**About this task**:
Please give the whole listing again word for word, and drop any pictures it holds.
⟨
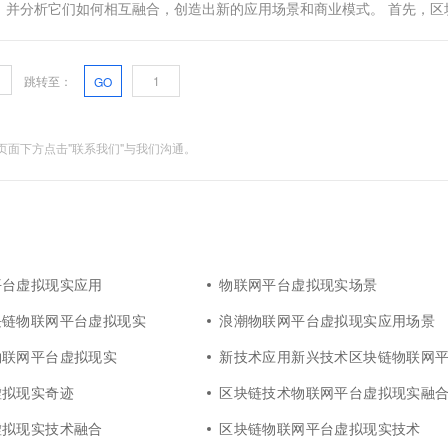
，并分析它们如何相互融合，创造出新的应用场景和商业模式。 首先，区
...
跳转至：
GO
面下方点击"联系我们"与我们沟通。
平台虚拟现实应用
物联网平台虚拟现实场景
块链物联网平台虚拟现实
浪潮物联网平台虚拟现实应用场景
物联网平台虚拟现实
新技术应用新兴技术区块链物联网平台虚
虚拟现实奇迹
区块链技术物联网平台虚拟现实融
虚拟现实技术融合
区块链物联网平台虚拟现实技术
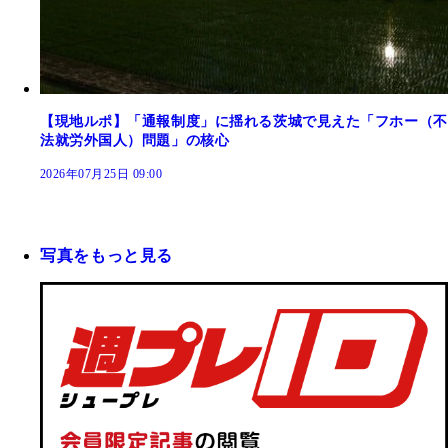
【現地ルポ】「通報制度」に揺れる茨城で見えた「フホー（不
法就労外国人）問題」の核心
2026年07月25日 09:00
写真をもっと見る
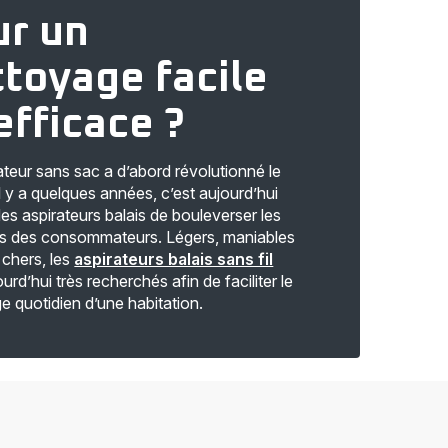
ur un
toyage facile
efficace ?
rateur sans sac a d’abord révolutionné le
l y a quelques années, c’est aujourd’hui
des aspirateurs balais de bouleverser les
s des consommateurs. Légers, maniables
 chers, les
aspirateurs balais sans fil
urd’hui très recherchés afin de faciliter le
e quotidien d’une habitation.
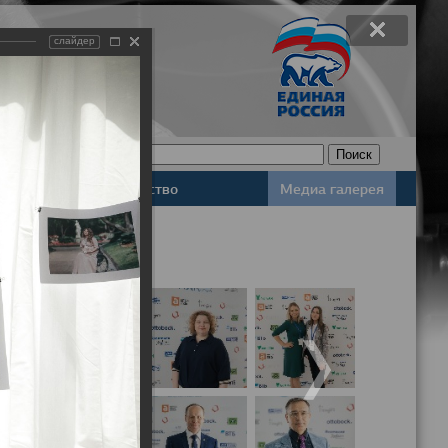
слайдер
Законодательство
Медиа галерея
⟩
**Answer for this exercise**:
，并分析它们如何相互融合，创造出新的应用场景和商业模式。 首先，区
...
跳转至：
GO
面下方点击"联系我们"与我们沟通。
平台虚拟现实应用
物联网平台虚拟现实场景
块链物联网平台虚拟现实
浪潮物联网平台虚拟现实应用场景
物联网平台虚拟现实
新技术应用新兴技术区块链物联网平台虚
虚拟现实奇迹
区块链技术物联网平台虚拟现实融
虚拟现实技术融合
区块链物联网平台虚拟现实技术
【現地ルポ】「通報制度」に揺れる茨城で見えた「フホー（不
法就労外国人）問題」の核心
2026年07月25日 09:00
写真をもっと見る
ur un
toyage facile
efficace ?
rateur sans sac a d’abord révolutionné le
l y a quelques années, c’est aujourd’hui
des aspirateurs balais de bouleverser les
s des consommateurs. Légers, maniables
 chers, les
aspirateurs balais sans fil
urd’hui très recherchés afin de faciliter le
e quotidien d’une habitation.
слайдер
Законодательство
Медиа галерея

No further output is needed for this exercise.